The Wayne Gretzky Trophy is awarded annually to the champion of the Western conference playoffs in the Ontario Hockey League. It was first awarded in 1999. The winning team competes for the J. Ross Robertson Cup in the OHL finals versus the Bobby Orr Trophy winner.

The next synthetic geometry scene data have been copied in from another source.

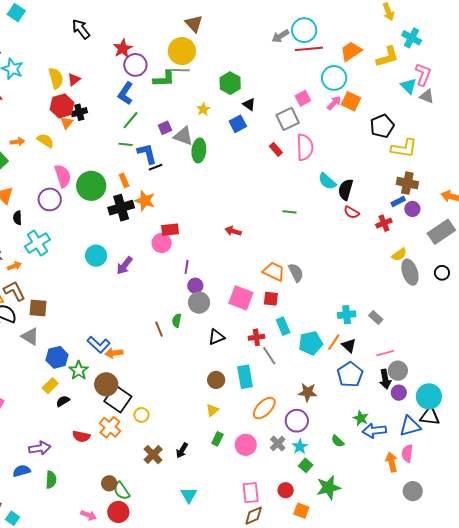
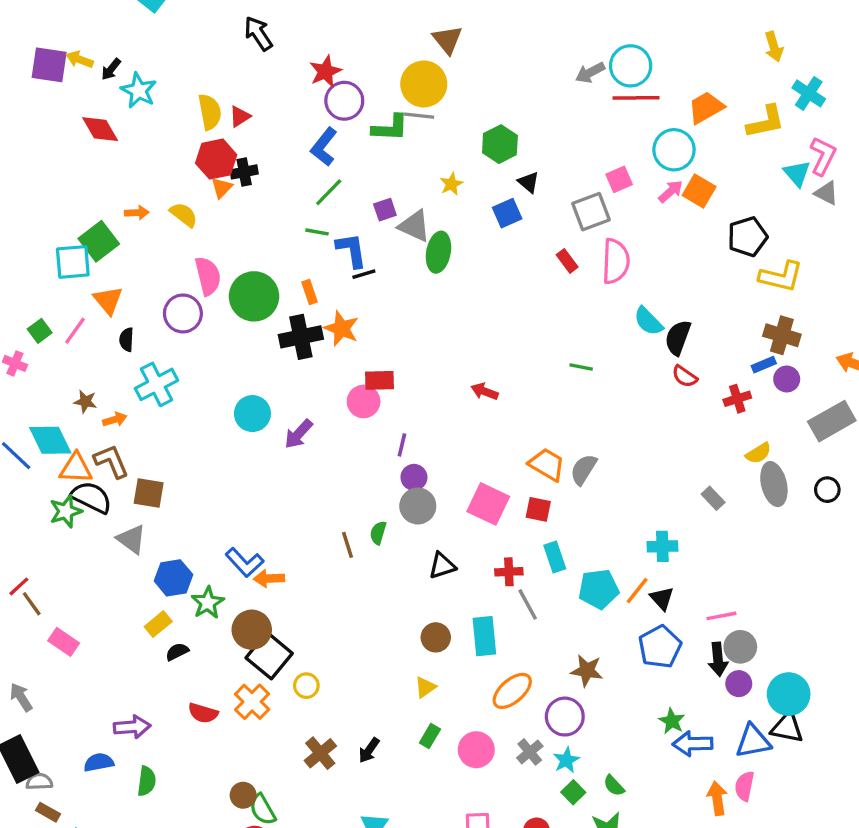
gray semicircle: (296, 273) -> (584, 469), turned -126
gray rectangle: (376, 317) -> (713, 498), moved
green semicircle: (338, 441) -> (614, 786), moved

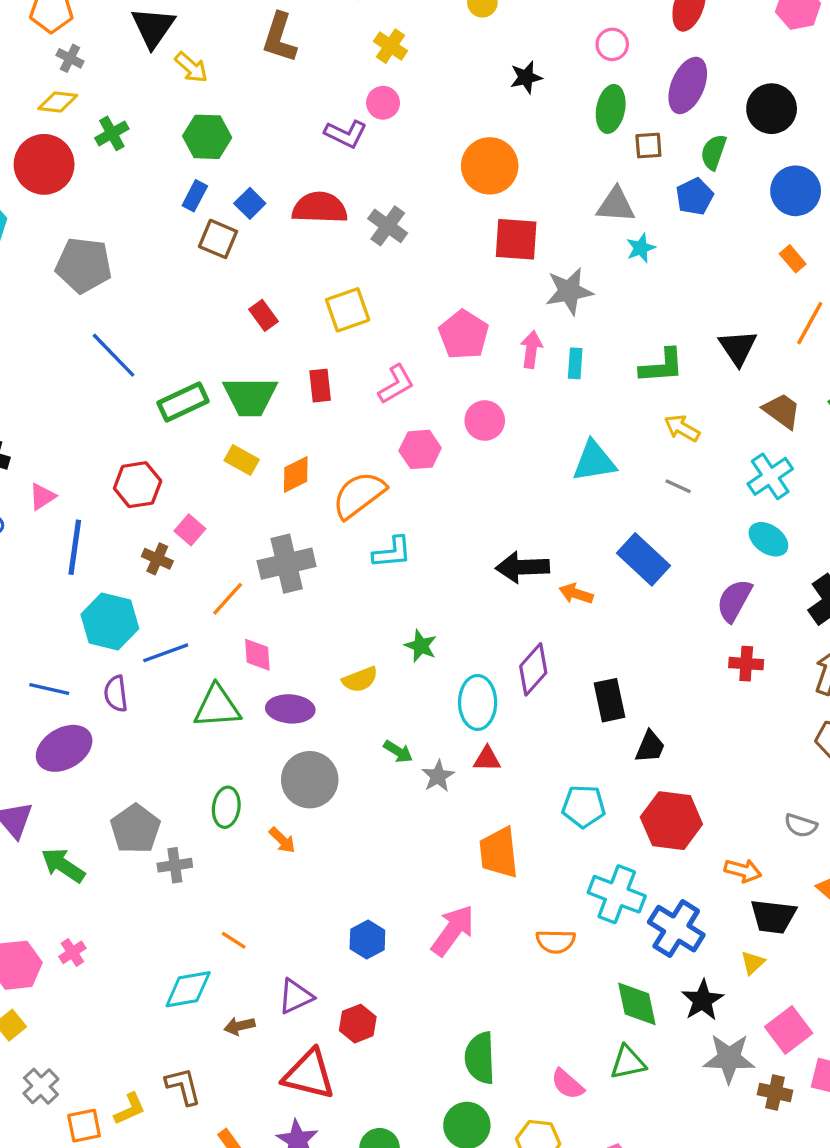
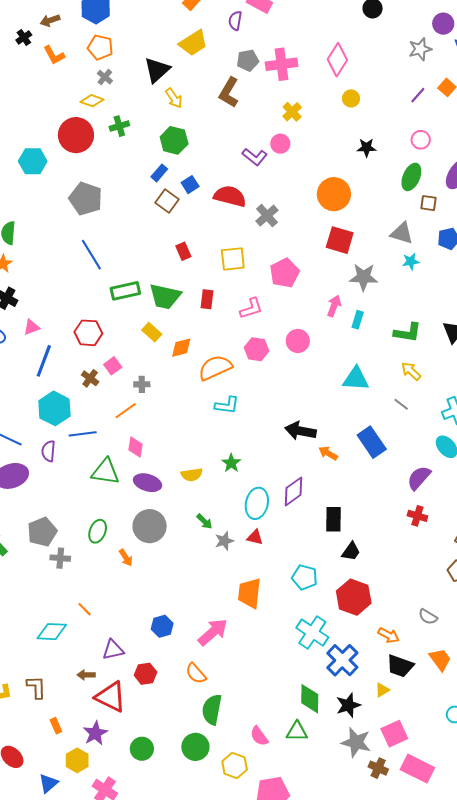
pink pentagon: (464, 335) -> (285, 273), moved
gray cross: (287, 564) -> (142, 384), moved, size x0.5
orange semicircle: (556, 941) -> (196, 673), moved, turned 35
brown arrow: (239, 1026) -> (86, 675), moved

It is named in honour of Wayne Gretzky. He played for the Sault Ste. Marie Greyhounds in the 1977–78 OHL season, scoring 70 goals as a rookie, establishing an OHL record for most goals by a 16-year-old that stood until 2007. Gretzky also had 112 assists, and 182 points that season, the second highest point total in an OHL season. Gretzky was awarded the Emms Family Award as the rookie of the year, and the William Hanley Trophy as most gentlemanly player.

==Winners==
List of winners of the Wayne Gretzky Trophy.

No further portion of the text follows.